Cheryl Prescod, a health-care administrator with a decade of experience, has observed the challenges faced by Black Canadians within the Canadian health-care system due to its generalized approach. Serving as the executive director at the Black Creek Community Health Centre in Toronto’s Jane and Finch area, Prescod caters to a diverse clientele, including a significant number of Black and racialized individuals who struggle to access culturally respectful and safe health care.
Black Canadians are disproportionately affected by specific illnesses such as Type 2 diabetes, hypertension, and triple-negative breast cancer. To address this disparity, a groundbreaking initiative called the genCARE project is set to commence on February 1. Researchers from Ontario, Quebec, and Nova Scotia aim to analyze the genomes of over 10,000 Black Canadians with these diseases and individuals without underlying medical conditions. The project, funded by Genome Canada, seeks to guide targeted treatment and preventive care strategies for more equitable and anti-racist health outcomes.

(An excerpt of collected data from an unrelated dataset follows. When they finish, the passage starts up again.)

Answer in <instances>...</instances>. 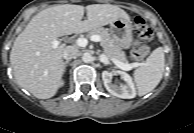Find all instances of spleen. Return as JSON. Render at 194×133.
Wrapping results in <instances>:
<instances>
[{
  "mask_svg": "<svg viewBox=\"0 0 194 133\" xmlns=\"http://www.w3.org/2000/svg\"><path fill=\"white\" fill-rule=\"evenodd\" d=\"M164 67L165 56L163 48L158 47L150 54L145 63L133 73L139 96L149 93L160 83Z\"/></svg>",
  "mask_w": 194,
  "mask_h": 133,
  "instance_id": "3e777b00",
  "label": "spleen"
}]
</instances>
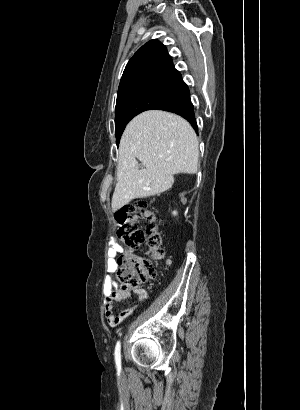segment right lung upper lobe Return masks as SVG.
Returning a JSON list of instances; mask_svg holds the SVG:
<instances>
[{"instance_id":"right-lung-upper-lobe-1","label":"right lung upper lobe","mask_w":300,"mask_h":410,"mask_svg":"<svg viewBox=\"0 0 300 410\" xmlns=\"http://www.w3.org/2000/svg\"><path fill=\"white\" fill-rule=\"evenodd\" d=\"M183 82L166 47L154 39L144 44L127 63L118 92L139 83Z\"/></svg>"}]
</instances>
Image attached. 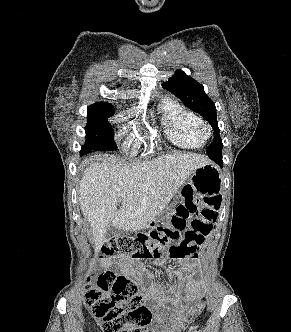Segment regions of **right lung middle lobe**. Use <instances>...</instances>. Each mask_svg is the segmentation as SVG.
Segmentation results:
<instances>
[{
    "label": "right lung middle lobe",
    "instance_id": "dd1d6c3e",
    "mask_svg": "<svg viewBox=\"0 0 291 332\" xmlns=\"http://www.w3.org/2000/svg\"><path fill=\"white\" fill-rule=\"evenodd\" d=\"M88 123L85 128L86 143L80 154L93 150H114V131L107 119L114 115V107L106 102L95 103L87 108Z\"/></svg>",
    "mask_w": 291,
    "mask_h": 332
}]
</instances>
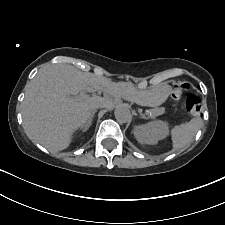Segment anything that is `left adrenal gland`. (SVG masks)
Returning a JSON list of instances; mask_svg holds the SVG:
<instances>
[{
    "mask_svg": "<svg viewBox=\"0 0 225 225\" xmlns=\"http://www.w3.org/2000/svg\"><path fill=\"white\" fill-rule=\"evenodd\" d=\"M140 117L143 118V119H149L148 117H146V116H145L144 114H142V113L140 114Z\"/></svg>",
    "mask_w": 225,
    "mask_h": 225,
    "instance_id": "1",
    "label": "left adrenal gland"
}]
</instances>
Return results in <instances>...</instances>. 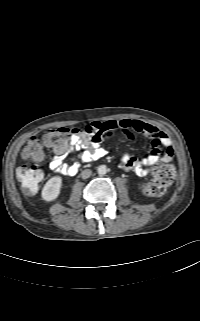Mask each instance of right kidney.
<instances>
[{"label":"right kidney","instance_id":"right-kidney-1","mask_svg":"<svg viewBox=\"0 0 200 321\" xmlns=\"http://www.w3.org/2000/svg\"><path fill=\"white\" fill-rule=\"evenodd\" d=\"M61 186H62L61 177L54 176L50 178L43 187L42 194H41L42 198L45 201L55 200L60 194Z\"/></svg>","mask_w":200,"mask_h":321}]
</instances>
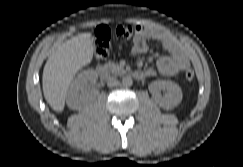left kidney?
I'll return each mask as SVG.
<instances>
[{"label": "left kidney", "instance_id": "obj_1", "mask_svg": "<svg viewBox=\"0 0 243 167\" xmlns=\"http://www.w3.org/2000/svg\"><path fill=\"white\" fill-rule=\"evenodd\" d=\"M165 92L162 97L160 91ZM149 91L152 93L154 101L164 109H172L182 101V90L176 83L172 81L157 80L149 85Z\"/></svg>", "mask_w": 243, "mask_h": 167}]
</instances>
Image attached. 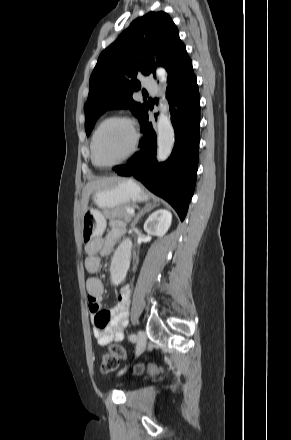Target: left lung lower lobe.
I'll use <instances>...</instances> for the list:
<instances>
[{"instance_id": "obj_1", "label": "left lung lower lobe", "mask_w": 291, "mask_h": 440, "mask_svg": "<svg viewBox=\"0 0 291 440\" xmlns=\"http://www.w3.org/2000/svg\"><path fill=\"white\" fill-rule=\"evenodd\" d=\"M167 97L175 129V145L164 163L156 160V134L148 111L140 140L141 150L125 165L113 170L120 176H133L150 191L168 201L183 221L196 183L199 156L200 96L192 61L187 52L168 72ZM156 117V115H155Z\"/></svg>"}]
</instances>
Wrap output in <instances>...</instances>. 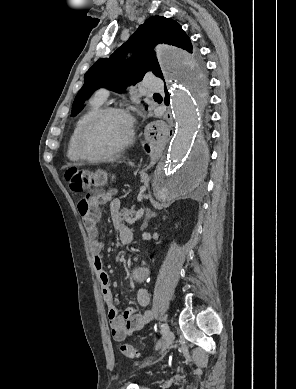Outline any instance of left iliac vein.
<instances>
[{
    "instance_id": "obj_1",
    "label": "left iliac vein",
    "mask_w": 296,
    "mask_h": 389,
    "mask_svg": "<svg viewBox=\"0 0 296 389\" xmlns=\"http://www.w3.org/2000/svg\"><path fill=\"white\" fill-rule=\"evenodd\" d=\"M173 340H174V334L172 331L168 330L166 335H165V338L163 340V343H162L161 353H163L167 348H169L171 346V344L173 343ZM149 363H150V361L143 364V366H146Z\"/></svg>"
}]
</instances>
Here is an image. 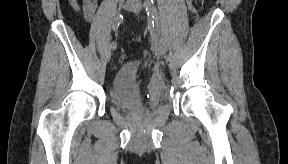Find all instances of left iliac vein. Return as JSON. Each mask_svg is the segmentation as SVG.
Listing matches in <instances>:
<instances>
[{
  "mask_svg": "<svg viewBox=\"0 0 288 164\" xmlns=\"http://www.w3.org/2000/svg\"><path fill=\"white\" fill-rule=\"evenodd\" d=\"M133 10H134V12H138L139 7L136 6V7H134ZM147 22H148L149 30H150L153 41L155 42L160 55L163 58H165V54L167 51V45H166L164 39L162 38V36L160 35L158 29L156 27H153V25L151 24V18L148 17Z\"/></svg>",
  "mask_w": 288,
  "mask_h": 164,
  "instance_id": "obj_1",
  "label": "left iliac vein"
}]
</instances>
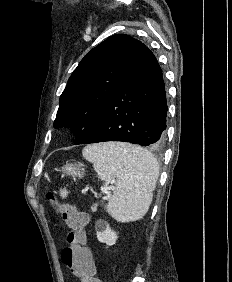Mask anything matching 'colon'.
Masks as SVG:
<instances>
[{
	"instance_id": "obj_1",
	"label": "colon",
	"mask_w": 232,
	"mask_h": 282,
	"mask_svg": "<svg viewBox=\"0 0 232 282\" xmlns=\"http://www.w3.org/2000/svg\"><path fill=\"white\" fill-rule=\"evenodd\" d=\"M47 198L56 204L66 225L69 228L66 240L68 246L62 251V260L81 282H102L95 276L92 255L85 246L87 216L80 212L72 203H57L53 193H47Z\"/></svg>"
}]
</instances>
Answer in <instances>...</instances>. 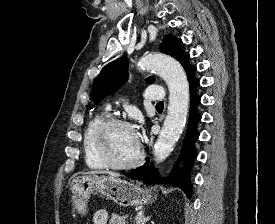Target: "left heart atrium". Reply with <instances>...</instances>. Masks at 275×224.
<instances>
[{"mask_svg":"<svg viewBox=\"0 0 275 224\" xmlns=\"http://www.w3.org/2000/svg\"><path fill=\"white\" fill-rule=\"evenodd\" d=\"M133 130H134V133H135L137 139L139 140V139H140V134H139V132H138L137 130H135V129H133Z\"/></svg>","mask_w":275,"mask_h":224,"instance_id":"obj_1","label":"left heart atrium"}]
</instances>
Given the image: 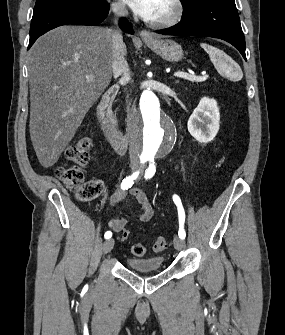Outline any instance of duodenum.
I'll use <instances>...</instances> for the list:
<instances>
[{
	"label": "duodenum",
	"mask_w": 285,
	"mask_h": 335,
	"mask_svg": "<svg viewBox=\"0 0 285 335\" xmlns=\"http://www.w3.org/2000/svg\"><path fill=\"white\" fill-rule=\"evenodd\" d=\"M119 87L113 85L103 95L98 108L97 118L99 126L115 151L120 154L126 152L128 147V137L121 130L116 117L113 114V102L118 93Z\"/></svg>",
	"instance_id": "410a0bca"
}]
</instances>
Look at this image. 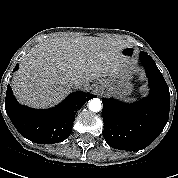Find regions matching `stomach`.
Instances as JSON below:
<instances>
[{"instance_id":"0dacf381","label":"stomach","mask_w":178,"mask_h":178,"mask_svg":"<svg viewBox=\"0 0 178 178\" xmlns=\"http://www.w3.org/2000/svg\"><path fill=\"white\" fill-rule=\"evenodd\" d=\"M131 55L127 53V48L120 52V59L129 60ZM101 89L108 95L116 97H127L132 93L133 85L128 76L123 72H113L99 80Z\"/></svg>"}]
</instances>
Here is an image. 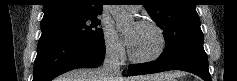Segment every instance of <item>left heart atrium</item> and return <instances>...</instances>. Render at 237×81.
Masks as SVG:
<instances>
[{
	"instance_id": "1",
	"label": "left heart atrium",
	"mask_w": 237,
	"mask_h": 81,
	"mask_svg": "<svg viewBox=\"0 0 237 81\" xmlns=\"http://www.w3.org/2000/svg\"><path fill=\"white\" fill-rule=\"evenodd\" d=\"M132 40H133V34L132 33L127 34V42L129 45L132 43Z\"/></svg>"
}]
</instances>
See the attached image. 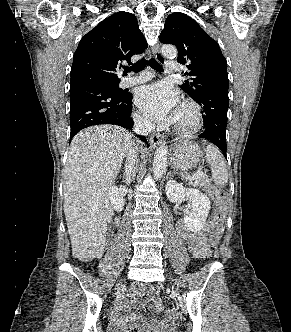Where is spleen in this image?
<instances>
[{
  "label": "spleen",
  "instance_id": "3e777b00",
  "mask_svg": "<svg viewBox=\"0 0 291 332\" xmlns=\"http://www.w3.org/2000/svg\"><path fill=\"white\" fill-rule=\"evenodd\" d=\"M206 161L211 166L212 179L220 186L225 185L228 182V172L224 158L220 151L213 145H207L206 147ZM181 177L187 178V174L181 173Z\"/></svg>",
  "mask_w": 291,
  "mask_h": 332
}]
</instances>
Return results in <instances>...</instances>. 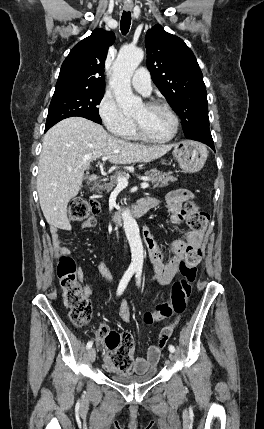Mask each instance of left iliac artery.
Returning a JSON list of instances; mask_svg holds the SVG:
<instances>
[{
    "mask_svg": "<svg viewBox=\"0 0 264 429\" xmlns=\"http://www.w3.org/2000/svg\"><path fill=\"white\" fill-rule=\"evenodd\" d=\"M141 274H142V270L141 268H138L136 270V278H137V285L140 286L141 283ZM169 351L170 352H175V347L173 345H169Z\"/></svg>",
    "mask_w": 264,
    "mask_h": 429,
    "instance_id": "44dca946",
    "label": "left iliac artery"
}]
</instances>
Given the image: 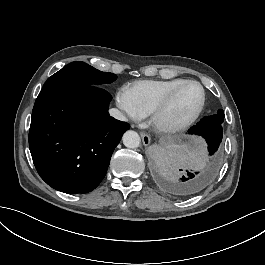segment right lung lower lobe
<instances>
[{
    "instance_id": "obj_1",
    "label": "right lung lower lobe",
    "mask_w": 265,
    "mask_h": 265,
    "mask_svg": "<svg viewBox=\"0 0 265 265\" xmlns=\"http://www.w3.org/2000/svg\"><path fill=\"white\" fill-rule=\"evenodd\" d=\"M98 86L42 89L32 111L29 148L41 178L65 193H87L104 178L129 125L110 117Z\"/></svg>"
}]
</instances>
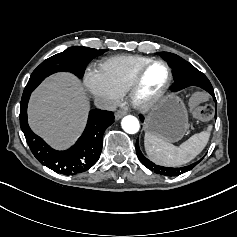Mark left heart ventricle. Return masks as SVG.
Masks as SVG:
<instances>
[{"label": "left heart ventricle", "instance_id": "left-heart-ventricle-1", "mask_svg": "<svg viewBox=\"0 0 237 237\" xmlns=\"http://www.w3.org/2000/svg\"><path fill=\"white\" fill-rule=\"evenodd\" d=\"M167 72L164 66L155 64L145 73L143 85L140 91V97H148L158 91L164 84Z\"/></svg>", "mask_w": 237, "mask_h": 237}]
</instances>
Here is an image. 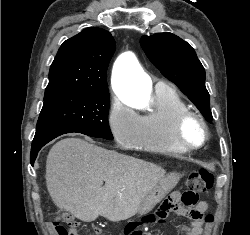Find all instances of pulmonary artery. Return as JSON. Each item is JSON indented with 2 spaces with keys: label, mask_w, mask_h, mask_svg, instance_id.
I'll return each instance as SVG.
<instances>
[{
  "label": "pulmonary artery",
  "mask_w": 250,
  "mask_h": 235,
  "mask_svg": "<svg viewBox=\"0 0 250 235\" xmlns=\"http://www.w3.org/2000/svg\"><path fill=\"white\" fill-rule=\"evenodd\" d=\"M164 85H165L164 82H158V83L156 84V87H157V88H160V87H163Z\"/></svg>",
  "instance_id": "e3ab8cb5"
}]
</instances>
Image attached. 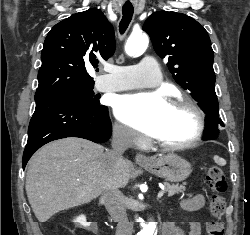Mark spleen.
<instances>
[{
	"instance_id": "1",
	"label": "spleen",
	"mask_w": 250,
	"mask_h": 235,
	"mask_svg": "<svg viewBox=\"0 0 250 235\" xmlns=\"http://www.w3.org/2000/svg\"><path fill=\"white\" fill-rule=\"evenodd\" d=\"M214 161L221 166H224L226 164V161L218 156L214 157Z\"/></svg>"
}]
</instances>
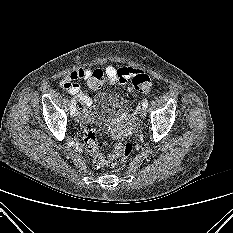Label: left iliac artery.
<instances>
[{
	"instance_id": "1",
	"label": "left iliac artery",
	"mask_w": 233,
	"mask_h": 233,
	"mask_svg": "<svg viewBox=\"0 0 233 233\" xmlns=\"http://www.w3.org/2000/svg\"><path fill=\"white\" fill-rule=\"evenodd\" d=\"M143 108H147L148 107V100L144 99L143 103H142Z\"/></svg>"
}]
</instances>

Prescod emphasized the importance of including Black individuals in genetic studies, as less than five percent of global research incorporates data from this demographic. She anticipates that the genCARE project’s outcomes will enhance her ability to assist patients in managing their health conditions effectively.
Dr. Upton Allen, the administrative lead of the genCARE project, envisions a future where patients’ genetic makeup and other factors are considered in diagnosis and treatment, known as precision medicine. Overcoming historical discrimination against Black communities is a crucial challenge for the project, which aims to recruit thousands of participants.
Dr. Gavin Oudit, a cardiology professor at the University of Alberta, praised the genCARE initiative for its potential to enhance disease predictions, diagnosis, and treatment. He highlighted the inadequacy of genomic databases, particularly in representing racialized populations, which hinders accurate genetic testing for individuals of Black or Indigenous backgrounds.
To build trust and ensure ethical practices, researchers plan to anonymize DNA data, store it securely in Canada, and engage with community members through events like town halls. The recruitment strategy includes collaboration with community health centers, doctors’ offices, and hospitals, with plans to extend participation to children in the future.
While the benefits of the genCARE project may not be immediate for participants, Prescod remains optimistic about the long-term impact on future generations. She emphasized the significance of inclusivity in research efforts, stressing that it is never too late to strive for more equitable health outcomes.